THE CROWD WAS already chanting Javan’s name when he slowly made his way out of the tunnel Sajda had spent years carving into the bedrock behind one of the stalls. She’d led him there the moment the warden was gone, creeping past the ruins of his cell by the light of the full moon. His bed was a charred, twisted lump. The rest of his cell’s sparse contents were piles of ash on the stone floor, but it was the bed that held his attention.

He could have been lying on it, oblivious to the death that was heading his way. He already owed so much to Sajda, and now he owed her his life.

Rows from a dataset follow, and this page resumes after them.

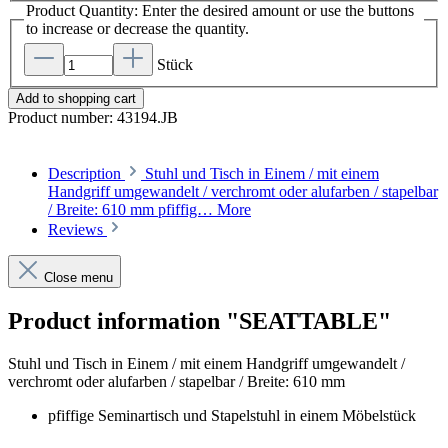
Product Quantity: Enter the desired amount or use the buttons
to increase or decrease the quantity.
Stück
Add to shopping cart
Product number:
43194.JB
Description
Stuhl und Tisch in Einem / mit einem
Handgriff umgewandelt / verchromt oder alufarben / stapelbar
/ Breite: 610 mm pfiffig…
More
Reviews
Close menu
Product information "SEATTABLE"
Stuhl und Tisch in Einem / mit einem Handgriff umgewandelt /
verchromt oder alufarben / stapelbar / Breite: 610 mm
pfiffige Seminartisch und Stapelstuhl in einem Möbelstück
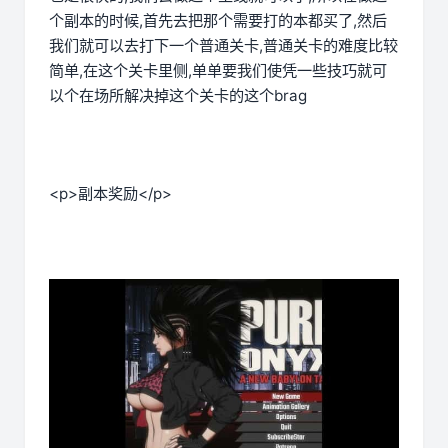
个副本的时候,首先去把那个需要打的本都买了,然后
我们就可以去打下一个普通关卡,普通关卡的难度比较
简单,在这个关卡里侧,单单要我们使凭一些技巧就可
以个在场所解决掉这个关卡的这个brag
<p>副本奖励</p>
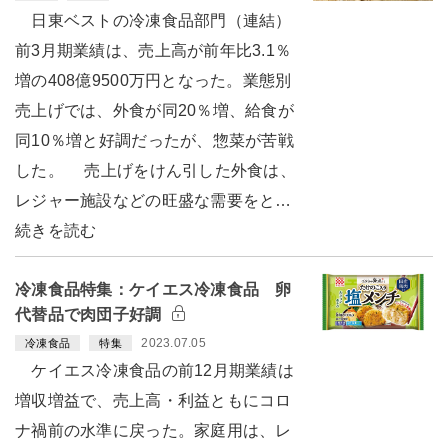
日東ベストの冷凍食品部門（連結）
前3月期業績は、売上高が前年比3.1％
増の408億9500万円となった。業態別
売上げでは、外食が同20％増、給食が
同10％増と好調だったが、惣菜が苦戦
した。 売上げをけん引した外食は、
レジャー施設などの旺盛な需要をと…
続きを読む
冷凍食品特集：ケイエス冷凍食品 卵
代替品で肉団子好調
2023.07.05
冷凍食品
特集
ケイエス冷凍食品の前12月期業績は
増収増益で、売上高・利益ともにコロ
ナ禍前の水準に戻った。家庭用は、レ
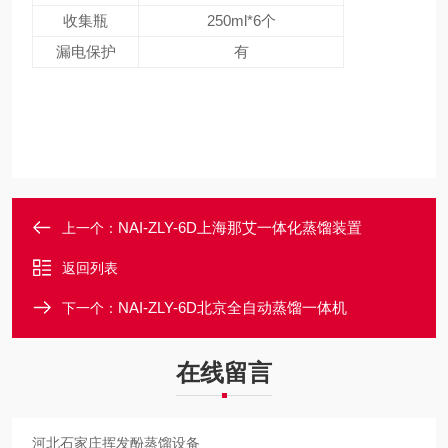
收集瓶
250ml*6个
漏电保护
有
NAI-ZLY-6D上海那艾一体化蒸馏装置
上一个：
返回列表
NAI-ZLY-6D北京全自动蒸馏一体机
下一个：
在线留言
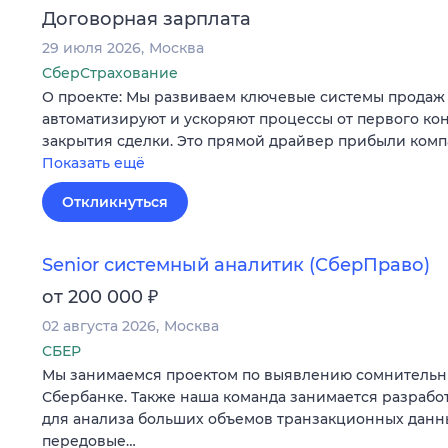
Договорная зарплата
29 июля 2026
Москва
СберСтрахование
О проекте: Мы развиваем ключевые системы продаж 
автоматизируют и ускоряют процессы от первого кон
закрытия сделки. Это прямой драйвер прибыли комп
Показать ещё
Откликнуться
Senior системный аналитик (СберПраво)
₽
от 200 000
02 августа 2026
Москва
СБЕР
Мы занимаемся проектом по выявлению сомнительн
Сбербанке. Также наша команда занимается разраб
для анализа больших объемов транзакционных данны
передовые…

He’d stayed in the tunnel all night while Sajda smeared sheep’s guts over the opening and the stall itself to throw the warden off his scent once the sun rose and she saw that the prince hadn’t been caught in the inferno. He wasn’t sure how long the warden searched for him, or what excuse, if any, she’d made to the other prisoners for trying to burn him alive. His world had narrowed down to the cool darkness of Sajda’s little cave until she’d pushed the trough away from the opening and called for him to head to the arena.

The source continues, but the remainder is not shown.